About the Project

The Datumbox Machine Learning Framework is an open-source framework written in Java which allows the rapid development of Machine Learning and Statistical applications. The main focus of the framework is to include a large number of machine learning algorithms & statistical tests and be able to handle large sized datasets. The code of the Machine Learning Framework can be found on Github.

Technical Details

The core part of the project is about 30000 lines of code, uses Java 8 features and uses Maven Project Structure. The code is licensed under the Apache License, Version 2.0 so feel free to clone the repository and experiment with it. If you find a bug or decide to document particular parts of the code, please consider contributing your changes by sending a pull request.

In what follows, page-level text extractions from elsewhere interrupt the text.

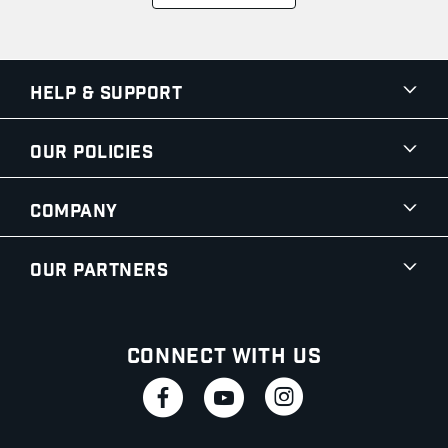
Help & Support
Our Policies
Company
Our Partners
Connect With Us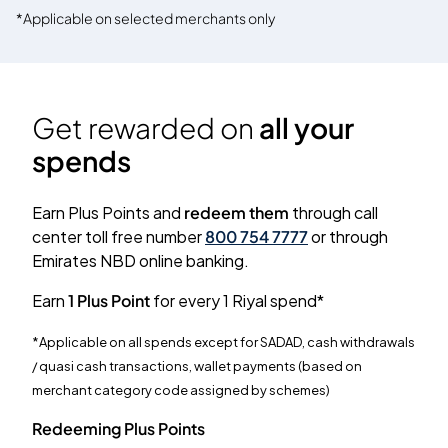
*Applicable on selected merchants only
Get rewarded on
all your
spends
Earn Plus Points and
redeem them
through call
center toll free number
800 754 7777
or through
Emirates NBD online banking.
Earn
1 Plus Point
for every 1 Riyal spend*
*Applicable on all spends except for SADAD, cash withdrawals
/ quasi cash transactions, wallet payments (based on
merchant category code assigned by schemes)
Redeeming Plus Points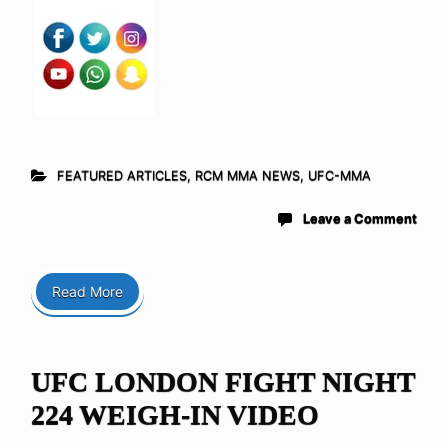
FEATURED ARTICLES
,
RCM MMA NEWS
,
UFC-MMA
Leave a Comment
Read More
UFC LONDON FIGHT NIGHT
224 WEIGH-IN VIDEO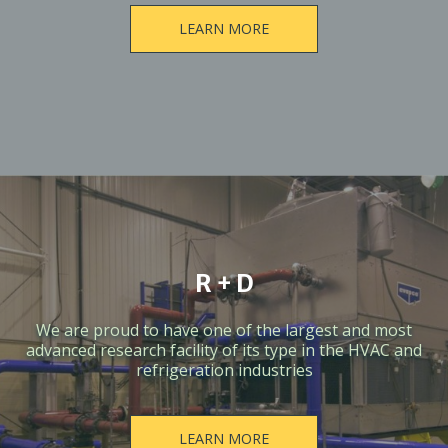
LEARN MORE
R + D
We are proud to have one of the largest and most
advanced research facility of its type in the HVAC and
refrigeration industries
LEARN MORE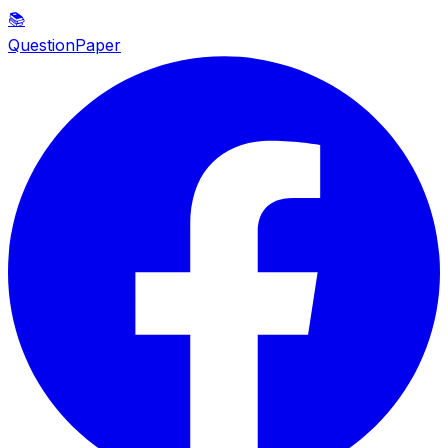
📚
QuestionPaper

What methods/algorithms are supported?

The Framework currently supports performing multiple Parametric & non-parametric Statistical tests, calculating descriptive statistics on censored & uncensored data, performing ANOVA, Cluster Analysis, Dimension Reduction, Regression Analysis, Timeseries Analysis, Sampling and calculation of probabilities from the most common discrete and continues Distributions. In addition it provides several implemented algorithms including Max Entropy, Naïve Bayes, SVM, Bootstrap Aggregating, Adaboost, Kmeans, Hierarchical Clustering, Dirichlet Process Mixture Models, Softmax Regression, Ordinal Regression, Linear Regression, Stepwise Regression, PCA and several other techniques that can be used for feature selection, ensemble learning, linear programming solving and recommender systems.